§ Your instructions: Exactly transcribe the line that holds "DOURADO) 48cm" and every remaining line of the records, up to and including the final one, with nothing else.

[Opening Source material section]

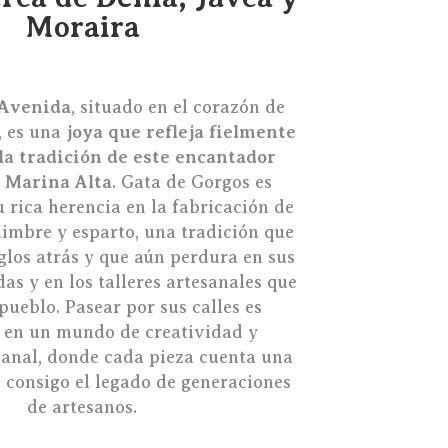
Moraira
 Avenida
, situado en el corazón de
 es una
joya que refleja fielmente
 la tradición de este encantador
a Marina Alta
. Gata de Gorgos es
 rica herencia en la fabricación de
imbre y esparto, una tradición que
glos atrás y que aún perdura en sus
as y en los talleres artesanales que
 pueblo. Pasear por sus calles es
 en un mundo de creatividad y
sanal, donde cada pieza cuenta una
a consigo el legado de generaciones
de artesanos.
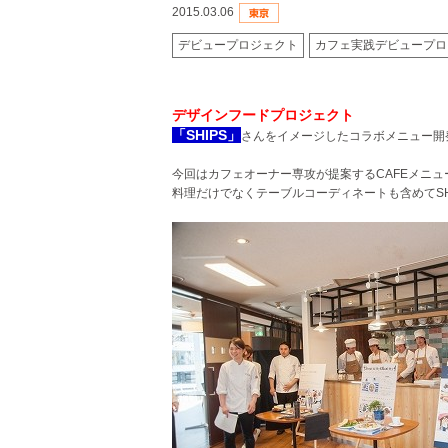
2015.03.06
デビュープロジェクト
カフェ実践デビュープロ
デザインフードプロジェクト
「SHIPS」
さんをイメージしたコラボメニュー開
今回はカフェオーナー専攻が提案するCAFEメニュ
料理だけでなくテーブルコーディネートも含めて
S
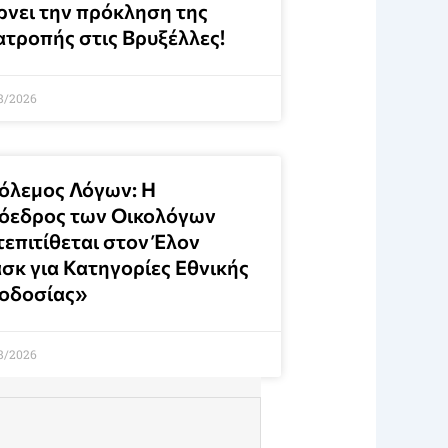
ρνει την πρόκληση της
ατροπής στις Βρυξέλλες!
8/2026
όλεμος Λόγων: Η
όεδρος των Οικολόγων
τεπιτίθεται στον Έλον
σκ για Κατηγορίες Εθνικής
οδοσίας»
8/2026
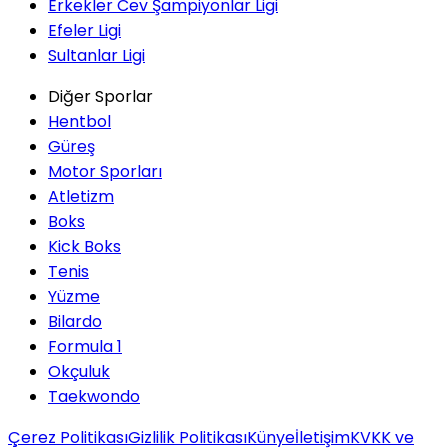
Erkekler Cev Şampiyonlar Ligi
Efeler Ligi
Sultanlar Ligi
Diğer Sporlar
Hentbol
Güreş
Motor Sporları
Atletizm
Boks
Kick Boks
Tenis
Yüzme
Bilardo
Formula 1
Okçuluk
Taekwondo
Çerez Politikası
Gizlilik Politikası
Künye
İletişim
KVKK ve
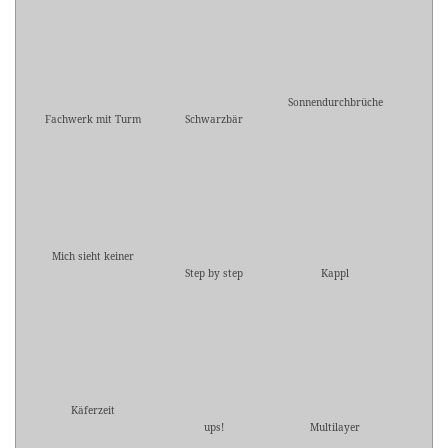
Sonnendurchbrüche
Fachwerk mit Turm
Schwarzbär
Mich sieht keiner
Step by step
Kappl
Käferzeit
ups!
Multilayer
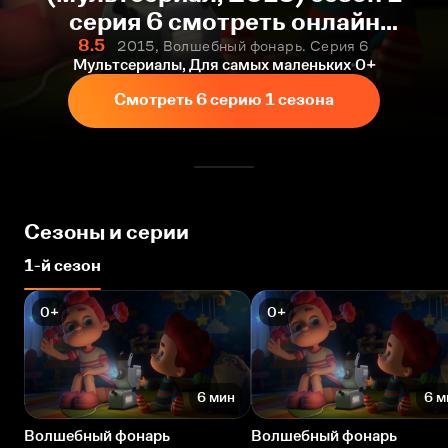
серия 6 смотреть онлайн
бесплатно
8.5
2015, Волшебный фонарь. Серия 6
Мультсериалы, Для самых маленьких
0+
Смотреть 6 серию 1 сезона
Сезоны и серии
1-й сезон
0+
0+
6 мин
6 м
Волшебный фонарь
Волшебный фонарь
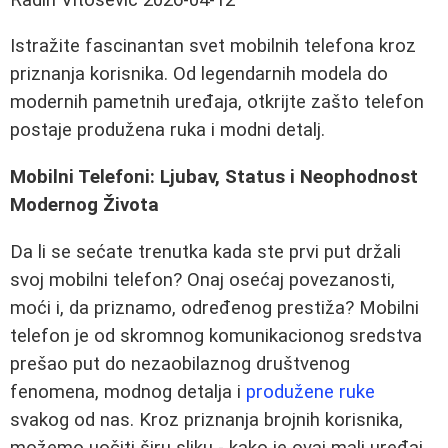
Istražite fascinantan svet mobilnih telefona kroz
priznanja korisnika. Od legendarnih modela do
modernih pametnih uređaja, otkrijte zašto telefon
postaje produžena ruka i modni detalj.
Mobilni Telefoni: Ljubav, Status i Neophodnost
Modernog Života
Da li se sećate trenutka kada ste prvi put držali
svoj mobilni telefon? Onaj osećaj povezanosti,
moći i, da priznamo, određenog prestiža? Mobilni
telefon je od skromnog komunikacionog sredstva
prešao put do nezaobilaznog društvenog
fenomena, modnog detalja i
produžene ruke
svakog od nas. Kroz priznanja brojnih korisnika,
možemo uočiti širu sliku - kako je ovaj mali uređaj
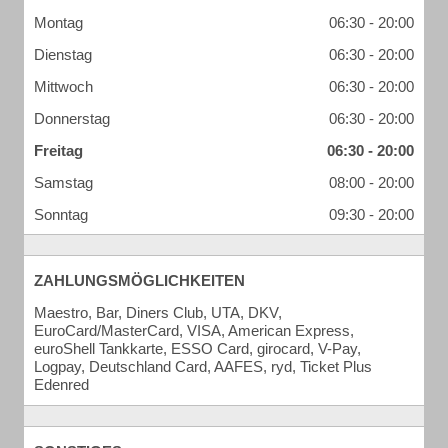
Montag
06:30 - 20:00
Dienstag
06:30 - 20:00
Mittwoch
06:30 - 20:00
Donnerstag
06:30 - 20:00
Freitag
06:30 - 20:00
Samstag
08:00 - 20:00
Sonntag
09:30 - 20:00
ZAHLUNGSMÖGLICHKEITEN
Maestro, Bar, Diners Club, UTA, DKV,
EuroCard/MasterCard, VISA, American Express,
euroShell Tankkarte, ESSO Card, girocard, V-Pay,
Logpay, Deutschland Card, AAFES, ryd, Ticket Plus
Edenred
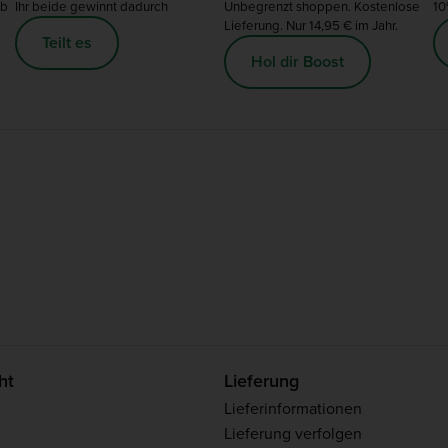
ab
Ihr beide gewinnt dadurch
Unbegrenzt shoppen. Kostenlose
10
Lieferung. Nur 14,95 € im Jahr.
Teilt es
Hol dir Boost
ht
Lieferung
Lieferinformationen
Lieferung verfolgen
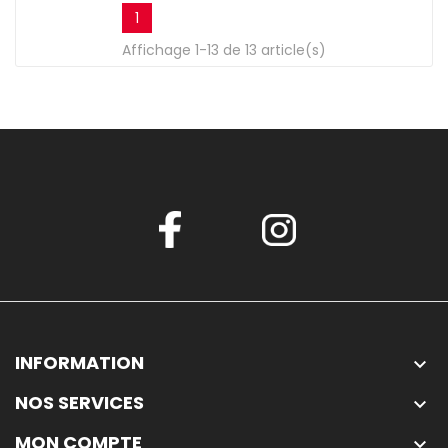
1
Affichage 1-13 de 13 article(s)
INFORMATION

NOS SERVICES

MON COMPTE

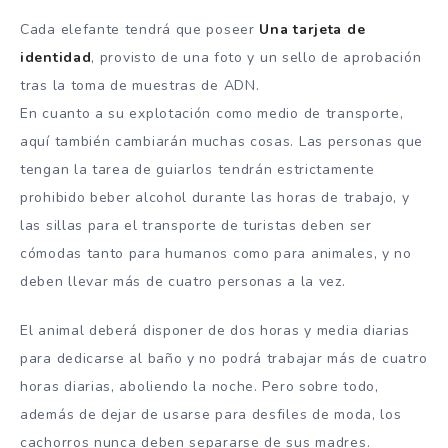
Cada elefante tendrá que poseer
Una tarjeta de
identidad
, provisto de una foto y un sello de aprobación
tras la toma de muestras de ADN.
En cuanto a su explotación como medio de transporte,
aquí también cambiarán muchas cosas. Las personas que
tengan la tarea de guiarlos tendrán estrictamente
prohibido beber alcohol durante las horas de trabajo, y
las sillas para el transporte de turistas deben ser
cómodas tanto para humanos como para animales, y no
deben llevar más de cuatro personas a la vez.
El animal deberá disponer de dos horas y media diarias
para dedicarse al baño y no podrá trabajar más de cuatro
horas diarias, aboliendo la noche. Pero sobre todo,
además de dejar de usarse para desfiles de moda, los
cachorros nunca deben separarse de sus madres.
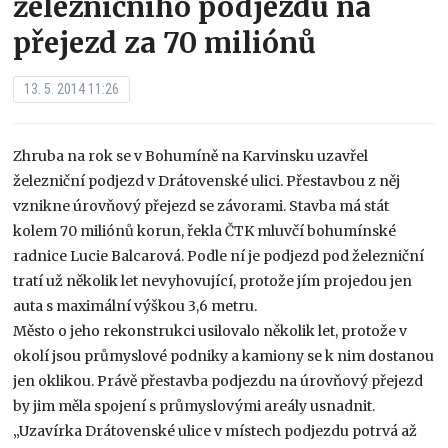
železničního podjezdu na
přejezd za 70 miliónů
13. 5. 2014 11:26
Zhruba na rok se v Bohumíně na Karvinsku uzavřel
železniční podjezd v Drátovenské ulici. Přestavbou z něj
vznikne úrovňový přejezd se závorami. Stavba má stát
kolem 70 miliónů korun, řekla ČTK mluvčí bohumínské
radnice Lucie Balcarová. Podle ní je podjezd pod železniční
tratí už několik let nevyhovující, protože jím projedou jen
auta s maximální výškou 3,6 metru.
Město o jeho rekonstrukci usilovalo několik let, protože v
okolí jsou průmyslové podniky a kamiony se k nim dostanou
jen oklikou. Právě přestavba podjezdu na úrovňový přejezd
by jim měla spojení s průmyslovými areály usnadnit.
„Uzavírka Drátovenské ulice v místech podjezdu potrvá až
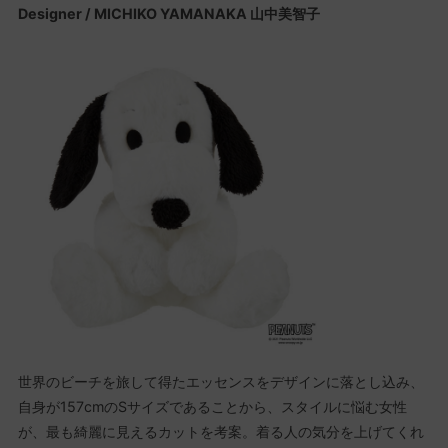
Designer / MICHIKO YAMANAKA 山中美智子
世界のビーチを旅して得たエッセンスをデザインに落とし込み、
自身が157cmのSサイズであることから、スタイルに悩む女性
が、最も綺麗に見えるカットを考案。着る人の気分を上げてくれ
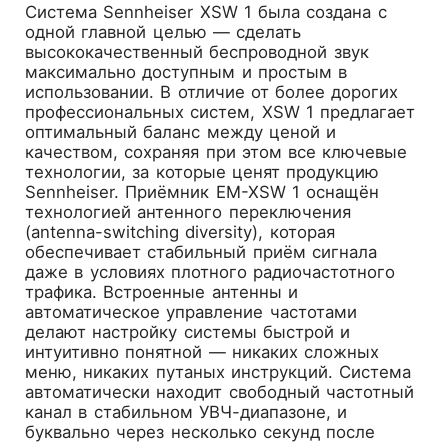
Система Sennheiser XSW 1 была создана с
одной главной целью — сделать
высококачественный беспроводной звук
максимально доступным и простым в
использовании. В отличие от более дорогих
профессиональных систем, XSW 1 предлагает
оптимальный баланс между ценой и
качеством, сохраняя при этом все ключевые
технологии, за которые ценят продукцию
Sennheiser. Приёмник EM-XSW 1 оснащён
технологией антенного переключения
(antenna-switching diversity), которая
обеспечивает стабильный приём сигнала
даже в условиях плотного радиочастотного
трафика. Встроенные антенны и
автоматическое управление частотами
делают настройку системы быстрой и
интуитивно понятной — никаких сложных
меню, никаких путаных инструкций. Система
автоматически находит свободный частотный
канал в стабильном УВЧ-диапазоне, и
буквально через несколько секунд после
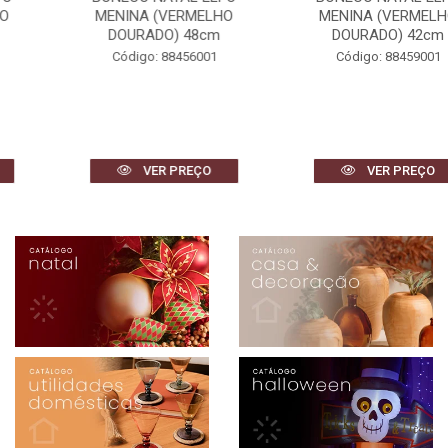
MENINA (VERMELHO
MENINA (VERMELHO
DOURADO) 48cm
DOURADO) 42cm
Código: 88456001
Código: 88459001
VER PREÇO
VER PREÇO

[Closing Source material section]

§ Reply to the exercise:
DOURADO) 48cm
DOURADO) 42cm
Código: 88456001
Código: 88459001
VER PREÇO
VER PREÇO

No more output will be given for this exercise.